Wakil Ketua KPK Alexander Marwata menjelaskan, kronologis penangkapan berawal 11 orang termasuk Bupati Abdul dalam operasi tangkap tangan atau OTT di dua lokasi di Jakarta dan Kalimantan Timur, pada Rabu (12/1/2021) kemarin.

Berawal pada Rabu 12 januari, tim Satgas KPK menerima informasi adanya penerimaan sejumlah uang oleh penyelenggara negara dari para rekanan yang mengerjakan proyek serta perizinan usaha di Kabupaten PPU.

"Tim selanjutnya bergerak dan berpencar kebeberapa lokasi untuk menindaklanjuti informasi tersebut diantaranya yang berada diwilayah di Jakarta dan Kalimantan Timur," ucap Alexander Marwata di Gedung Merah Putih KPK, Kuningan, Jakarta Selatan, Kamis (13/1/2022).

Sebelumnya, pada Selasa (11/1/2022), dilokasi sebuah cafe di Kota Balik Papan dan sekitar Pelabuhan Semayang. Bahwa adanya perintah Bupati Abdul melalui NP orang kepercayaanya itu, untuk melakukan pengumpulan sejumlah uang dari beberapa kontraktor melalui MI, JM, dan staf di Dinas PUPR Kabupaten Penajam Paser Utara.

"Adapun uang dalam bentuk tunai yang terkumpul sejumlah sekitar Rp 950 juta, selanjutnya setelah uang terkumpul, NP kemudian melaporkan kepada AGM (BUpati Abdul) bahwa uang siap untuk diserahkan," ucap Alex,

Selanjutnya, Bupati Abdul meminta kepada NP untuk membawa uang sebesar Rp 950 juta tersebut ke Jakarta.

baca juga

"Setibanya di Jakarta, NP dijemput RK dan mendatangi rumah kediaman AGM diwilayah Jakarta Barat untuk menyerahkan uang yang dibawanya," ungkap dia.

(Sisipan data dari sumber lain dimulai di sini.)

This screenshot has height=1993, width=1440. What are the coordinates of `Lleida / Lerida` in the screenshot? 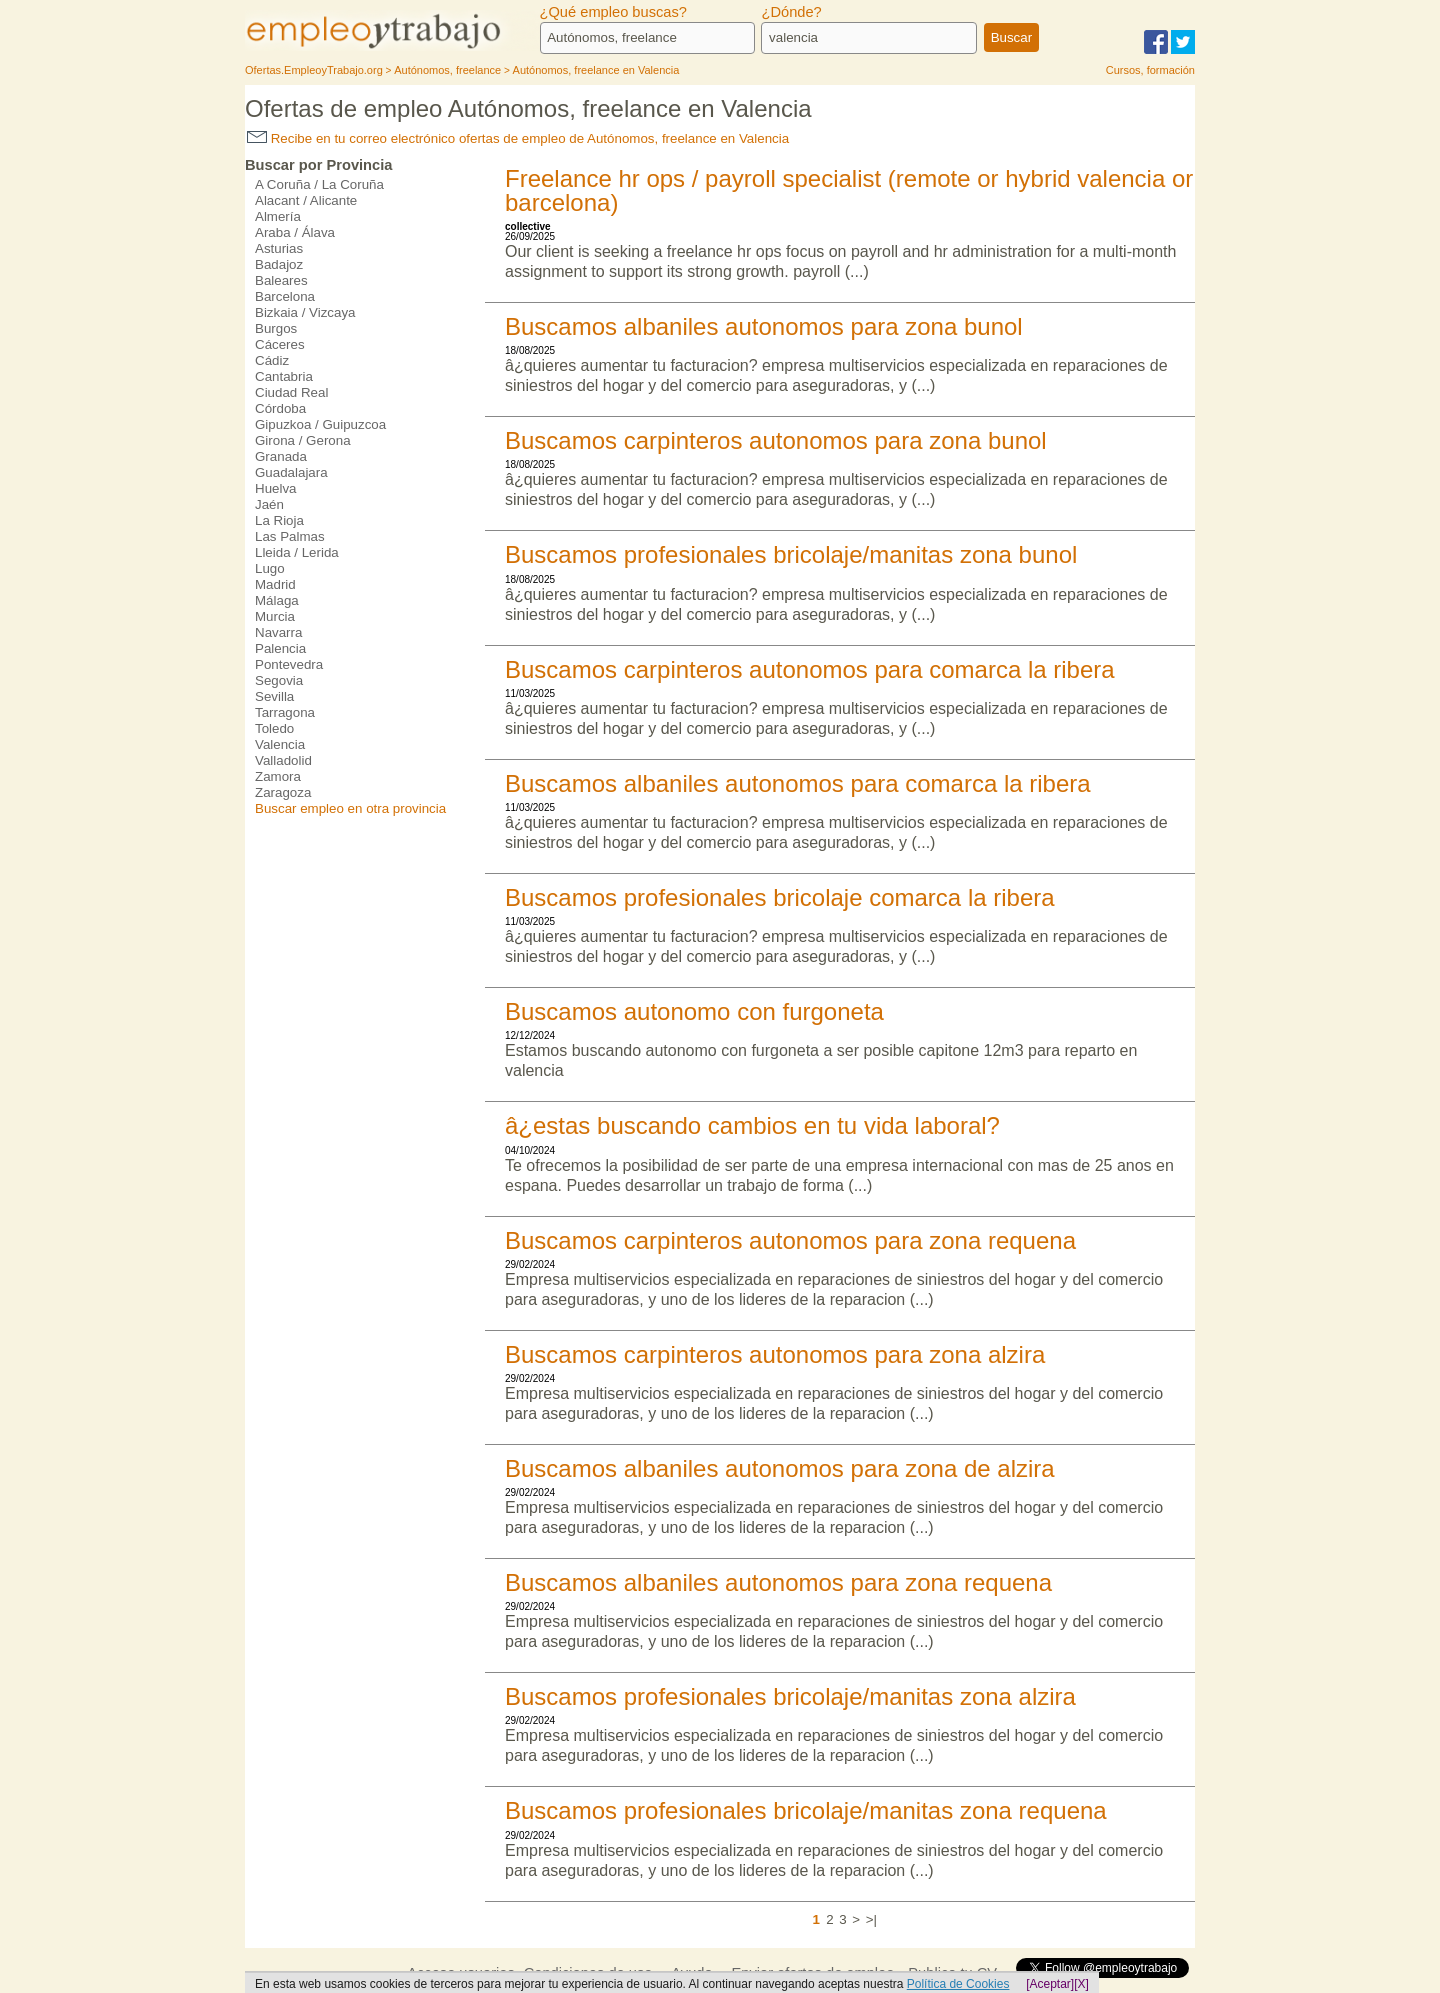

Tidak lama kemudian, Bupati Abdul mengajak NP dan Bendahara Umum DPC Demokrat Balik Papan, Nur Afifah Balqis untuk bersama-sama mengikuti agenda Bupati Abdul di Jakarta.

"Setelahnya bersama-sama pergi ke salah satu mal di wilayah Jakarta Selatan dengan membawa uang sejumlah Rp 950 juta tersebut," katanya.

Selanjutnya, Nur Afifah diperintah oleh Bupati Abdul kemudian menambahkan uang sejumlah Rp 50 juta dari uang ada yang ada direkening bank milik Nur Afifah.

"Sehingga uang terkumpul sejumlah Rp 1 miliar dan dimasukkan ke dalam tas koper yang sudah disiapkan NFB," ujar Alex.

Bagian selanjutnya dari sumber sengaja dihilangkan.